İnsan hakları küreselleşmesi günümüze kadar üç aşamada gerçekleşmiştir: Birincisi insan hakları düşüncesinin etnik bir değer olarak tüm dünyada yükselmesidir. Bu aşama, 1789’dan 1945’e kadar sürer. İkincisi, 1945’te başlayıp 1990’lara kadar süren, insan haklarının hukuksal olarak, küreselleşme aşamasıdır. Nüremberg Mahkemeleri’nde Nazi savaş suçlularının yargılanması gibi bir örnek dışında insan hakları ihlalleri uluslar arası hukuk alanında yaptırım konusu olmamıştır. 1990’lardan itibaren ise insan hakları alanında yönetsel küreselleşme sürecinin başladığı görülmektedir. Bu süreç, dünyadaki güç ilişkilerinin değişimine bağlı olarak görülmektedir. İnsan hakları kavramı, ABD eksenli yenidünya düzeni kurma arayışında siyasallaştırılmıştır. Küresel ilişkilerin hızla geliştiği günümüzde, insan hakları alanında uluslar arası ya da ulus üstü kurumların yetersizliğinin kaygı verici bir durum oluşturduğu görülmektedir. İnsan haklarının güvence altına alınması, belli bir devlete ya da belli bir uygarlığın temsilcilerine bırakılamayacak derecede önemlidir. İnsan halkları alanındaki kurumsal yönetişim boşluğunun giderilmesi ve daha insancıl bir dünyanın oluşturulması kaçınılmazdır. Son yıllarda konuyla ilgili önemli bir entellektüel ve bilimsel çaba söz konusudur ( Özyurt, 2004: 65 ) .

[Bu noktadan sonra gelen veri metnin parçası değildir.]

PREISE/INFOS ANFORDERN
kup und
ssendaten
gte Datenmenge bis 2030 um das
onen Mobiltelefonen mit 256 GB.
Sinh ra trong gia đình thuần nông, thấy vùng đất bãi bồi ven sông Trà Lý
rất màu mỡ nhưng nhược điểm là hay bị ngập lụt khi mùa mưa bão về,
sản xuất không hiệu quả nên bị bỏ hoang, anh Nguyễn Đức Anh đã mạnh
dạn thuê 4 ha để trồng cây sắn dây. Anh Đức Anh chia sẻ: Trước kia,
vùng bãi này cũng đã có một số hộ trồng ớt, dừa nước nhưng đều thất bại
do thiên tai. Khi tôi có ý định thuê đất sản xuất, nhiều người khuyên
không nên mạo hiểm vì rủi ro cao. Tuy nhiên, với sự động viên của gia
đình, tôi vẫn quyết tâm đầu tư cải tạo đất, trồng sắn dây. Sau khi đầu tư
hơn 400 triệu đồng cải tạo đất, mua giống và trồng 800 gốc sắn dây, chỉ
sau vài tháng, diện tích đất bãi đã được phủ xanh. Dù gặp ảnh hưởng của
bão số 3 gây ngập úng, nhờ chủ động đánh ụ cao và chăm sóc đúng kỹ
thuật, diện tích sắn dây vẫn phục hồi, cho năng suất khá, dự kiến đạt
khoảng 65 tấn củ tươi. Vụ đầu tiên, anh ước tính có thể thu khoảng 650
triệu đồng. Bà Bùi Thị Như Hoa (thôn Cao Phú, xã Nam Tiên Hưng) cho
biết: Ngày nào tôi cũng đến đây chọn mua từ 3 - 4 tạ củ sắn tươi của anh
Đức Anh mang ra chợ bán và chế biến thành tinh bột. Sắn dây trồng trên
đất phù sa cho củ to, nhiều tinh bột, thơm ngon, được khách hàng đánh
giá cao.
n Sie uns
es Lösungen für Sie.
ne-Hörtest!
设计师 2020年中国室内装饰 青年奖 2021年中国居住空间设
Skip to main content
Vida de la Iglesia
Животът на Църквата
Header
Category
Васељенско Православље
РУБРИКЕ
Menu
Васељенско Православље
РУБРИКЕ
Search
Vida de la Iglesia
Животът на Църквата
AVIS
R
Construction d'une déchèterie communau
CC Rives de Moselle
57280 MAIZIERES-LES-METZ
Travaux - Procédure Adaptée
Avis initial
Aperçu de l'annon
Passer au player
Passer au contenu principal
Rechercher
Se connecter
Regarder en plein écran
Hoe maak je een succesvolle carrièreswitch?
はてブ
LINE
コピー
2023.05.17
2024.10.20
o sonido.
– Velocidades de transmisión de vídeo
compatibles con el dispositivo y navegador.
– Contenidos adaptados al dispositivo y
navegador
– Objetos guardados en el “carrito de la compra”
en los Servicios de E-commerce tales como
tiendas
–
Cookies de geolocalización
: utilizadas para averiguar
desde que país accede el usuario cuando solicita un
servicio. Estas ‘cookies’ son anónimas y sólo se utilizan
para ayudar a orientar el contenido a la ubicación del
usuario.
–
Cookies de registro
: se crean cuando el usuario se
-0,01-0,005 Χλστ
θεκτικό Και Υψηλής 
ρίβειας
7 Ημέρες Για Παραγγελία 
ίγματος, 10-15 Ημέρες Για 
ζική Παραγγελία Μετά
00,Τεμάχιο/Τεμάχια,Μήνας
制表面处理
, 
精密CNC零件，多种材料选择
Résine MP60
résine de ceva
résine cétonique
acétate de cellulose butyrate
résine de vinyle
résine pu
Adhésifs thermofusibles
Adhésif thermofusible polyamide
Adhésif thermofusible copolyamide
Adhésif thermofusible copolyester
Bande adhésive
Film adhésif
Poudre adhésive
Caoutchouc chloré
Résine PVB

1990’lı yıllardan itibaren insan hakları, insani müdahale, insani gelişme gibi kavramlar dünya gündeminde önemli yer edinmiş ve uluslar arası ilişkilerin temel belirleyicileri olmuştur. Bu süreçte insan hakları açısından üç önemli değişim meydana gelmiştir. Birincisi, doğu bloku yıkılmış ve burada yaşayan insanlar mülkiyet, düşünce ve serbest dolaşım hakkı gibi medeni ve siyasi haklar ve neo-liberal iktisat anlayışı yayılarak basit ideoloji haline gelmiş ve ikincisi, bunun sonucunda devletlerin medeni ve siyasi haklara verdiği önem artmıştır. Üçüncüsü iletişim teknolojisindeki gelişmeler ve yayın politikasındaki değişiklikler neticesinde dünyanın önemli bir bölümünde haberleşme ve bilgi edinme özgürlüğünün alanı genişlemiştir. İnsan haklarının küresel gündemin merkezinde olduğu bir süreçte dünyadaki yoksul insanların sayı ve oranının, beslenme ve sağlık hizmetlerinin yetersizliğinden kaynaklanan çocuk ölümlerinin,

insanlığı tehdit eden modern silah sanayine yapılan yatırımların, çevre kirliliğinin, savaşların ve sürgünlerin azalmaması diğer uluslar için yıllardır insan hakları ve insani gelişme bildirileri sunan ve insan hakları ihlali çeteleleri tutan devletlerin ulusal güvenlikleri söz konusu olduğunda yüzyılların insan hakları kazanımlarını tereddüt etmeden bir kenara atmaları II. Dünya savaşından elli beş yıl sonra tekrar küresel olağanüstü duruma dönülmesi, insan hakları söylemlerinden şüphe edilmesine neden olmaktadır ( Özyurt, 2004: 66 ) .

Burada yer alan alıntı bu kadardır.